2. 6100 sayılı HMK’nın 297 nci maddesinin ikinci fıkrası gereğince; hükmün sonuç kısmında, gerekçeye ait herhangi bir söz tekrar edilmeksizin, taleplerden her biri hakkında verilen hükümle, taraflara yüklenen borç ve tanınan hakların, sıra numarası altında; açık, şüphe ve tereddüt uyandırmayacak şekilde gösterilmesi gereklidir. Kamu düzeninden olan doğru sicil oluşturma ilkesi gereğince hâkimin infazı kabil karar verme yükümlülüğü bulunmaktadır. Bu biçim, yargıda açıklık ve netlik prensibinin gereğidir. Aksi hâl, hükmün infazında zorluklara ve tereddütlere, yargılamanın ve davaların gereksiz yere uzamasına, davanın tarafı bulunan kişi ve kurumların mağduriyetlerine sebebiyet verecek ve kamu düzeni ve barışını olumsuz yönde etkileyecektir.

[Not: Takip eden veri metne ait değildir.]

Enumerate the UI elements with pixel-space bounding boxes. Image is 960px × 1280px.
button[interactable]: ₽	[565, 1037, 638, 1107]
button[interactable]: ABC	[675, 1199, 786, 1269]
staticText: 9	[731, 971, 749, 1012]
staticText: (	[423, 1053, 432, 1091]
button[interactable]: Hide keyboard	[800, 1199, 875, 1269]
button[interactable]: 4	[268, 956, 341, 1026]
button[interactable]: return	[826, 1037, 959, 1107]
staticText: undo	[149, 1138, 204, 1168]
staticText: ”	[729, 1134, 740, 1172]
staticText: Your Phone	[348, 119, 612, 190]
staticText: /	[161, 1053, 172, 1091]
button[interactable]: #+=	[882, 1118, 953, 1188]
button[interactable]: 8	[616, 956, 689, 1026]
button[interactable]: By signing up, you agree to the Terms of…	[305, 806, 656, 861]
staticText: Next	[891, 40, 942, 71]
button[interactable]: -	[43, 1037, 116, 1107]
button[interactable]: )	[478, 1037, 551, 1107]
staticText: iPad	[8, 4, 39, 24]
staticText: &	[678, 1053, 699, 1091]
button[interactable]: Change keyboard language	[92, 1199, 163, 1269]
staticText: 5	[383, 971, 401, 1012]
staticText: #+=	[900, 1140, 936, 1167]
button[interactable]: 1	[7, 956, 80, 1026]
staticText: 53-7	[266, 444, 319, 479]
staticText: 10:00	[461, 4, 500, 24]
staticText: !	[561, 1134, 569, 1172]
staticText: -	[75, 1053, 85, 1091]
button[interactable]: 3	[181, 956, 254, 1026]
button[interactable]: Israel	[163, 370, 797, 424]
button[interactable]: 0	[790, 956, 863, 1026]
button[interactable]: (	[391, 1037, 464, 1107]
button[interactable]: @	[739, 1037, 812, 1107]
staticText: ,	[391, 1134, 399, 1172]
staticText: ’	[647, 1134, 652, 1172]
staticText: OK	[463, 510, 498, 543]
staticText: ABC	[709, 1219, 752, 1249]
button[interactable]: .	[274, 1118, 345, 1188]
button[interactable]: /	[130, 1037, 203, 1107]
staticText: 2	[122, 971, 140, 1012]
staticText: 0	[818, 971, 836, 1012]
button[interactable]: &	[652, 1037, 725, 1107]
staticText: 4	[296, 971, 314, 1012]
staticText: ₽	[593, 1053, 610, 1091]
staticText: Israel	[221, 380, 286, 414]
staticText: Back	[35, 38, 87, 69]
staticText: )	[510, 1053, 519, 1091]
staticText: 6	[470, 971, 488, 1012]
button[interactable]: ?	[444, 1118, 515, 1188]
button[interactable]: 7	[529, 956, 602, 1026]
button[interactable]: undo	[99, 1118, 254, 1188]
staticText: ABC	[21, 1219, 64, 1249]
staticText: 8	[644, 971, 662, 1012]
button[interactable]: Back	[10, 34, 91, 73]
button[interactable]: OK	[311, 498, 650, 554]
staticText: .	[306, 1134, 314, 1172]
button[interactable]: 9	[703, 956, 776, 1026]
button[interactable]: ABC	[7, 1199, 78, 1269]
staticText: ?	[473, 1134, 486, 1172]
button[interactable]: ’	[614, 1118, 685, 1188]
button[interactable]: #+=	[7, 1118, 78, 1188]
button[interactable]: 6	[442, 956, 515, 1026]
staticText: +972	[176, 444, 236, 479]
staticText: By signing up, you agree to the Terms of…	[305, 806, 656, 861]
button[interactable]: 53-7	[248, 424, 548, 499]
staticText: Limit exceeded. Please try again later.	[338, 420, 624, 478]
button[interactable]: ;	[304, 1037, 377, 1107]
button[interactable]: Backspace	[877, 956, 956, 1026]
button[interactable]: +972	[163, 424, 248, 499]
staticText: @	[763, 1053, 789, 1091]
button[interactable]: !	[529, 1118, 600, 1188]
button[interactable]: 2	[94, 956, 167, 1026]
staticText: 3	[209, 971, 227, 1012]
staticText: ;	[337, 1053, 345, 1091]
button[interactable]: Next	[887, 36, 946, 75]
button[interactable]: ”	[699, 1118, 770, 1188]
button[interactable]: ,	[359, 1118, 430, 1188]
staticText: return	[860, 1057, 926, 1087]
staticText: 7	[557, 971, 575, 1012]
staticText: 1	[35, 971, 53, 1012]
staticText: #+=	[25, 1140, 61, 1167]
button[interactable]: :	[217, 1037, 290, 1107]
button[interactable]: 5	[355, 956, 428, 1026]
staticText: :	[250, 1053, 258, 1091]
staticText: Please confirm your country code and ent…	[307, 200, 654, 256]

Mahkemece satış vaadi alacaklısı ... tarafından açılan ve birleştirilen Bakırköy 5. Asliye Hukuk Mahkemesinin 2019/60 Esas sayılı dava dosyasında, "davanın kabulü ile dava konusu arsa vasıflı taşınmazda davalı adına kayıtlı hisseden 20/294 hisseye tekabül eden bodrum ve zemin kat hariç 2. normal katta bulunan ve girişe göre sağ arka tarafta kalan 4 numaralı dairenin tapu kaydının iptali ile davacı adına tapuya tescili" yönünde hüküm kurulmuştur. Satış vaadi sözleşmesine dayalı olarak davacı ... tarafından açılan tapu iptali ve tescili talepli davada, talep sonucunun dava konusu taşınmazın 20/294 hissesine yönelik olduğu, öte yandan dava konusu arsa üzerinde yer alan binada kat irtifakı ya da kat mülkiyetinin tesis edilmediği anlaşılmaktadır. Bu nedenle mahkemece 4 numaralı daire yönünden kurulan hükmün infazı kabil değildir.
Mahkemece satış vaadi sözleşmesine konu hisse üzerinden tapu iptal kararı verilmesi gerekirken yazılı şekilde karar verilmesi doğru görülmemiş, hükmün bu nedenle bozulması gerekmiştir.
VI. KARAR
Yukarıda (V.C.3.1) numaralı bentte belirtilen nedenlerle asıl ve birleştirilen davada davalı, diğer birleştirilen davada davacı ... mirasçıları vekilinin sair temyiz itirazlarının REDDİNE,
Asıl ve birleştirilen davada davalı, diğer birleştirilen davada davacı ... mirasçılar vekilinin yukarıda (V.C.3.2) numaralı bentte belirtilen nedenlerle temyiz itirazının kabulü ile temyiz olunan Mahkeme kararının BOZULMASINA,
Peşin alınan temyiz karar harcının istek hâlinde ilgiliye iadesine,
Kararın tebliğinden itibaren 15 gün içinde karar düzeltme yolu açık olmak üzere,
Dosyanın kararı veren Mahkemeye gönderilmesine,
25.11.2024 tarihinde oy birliğiyle karar verildi.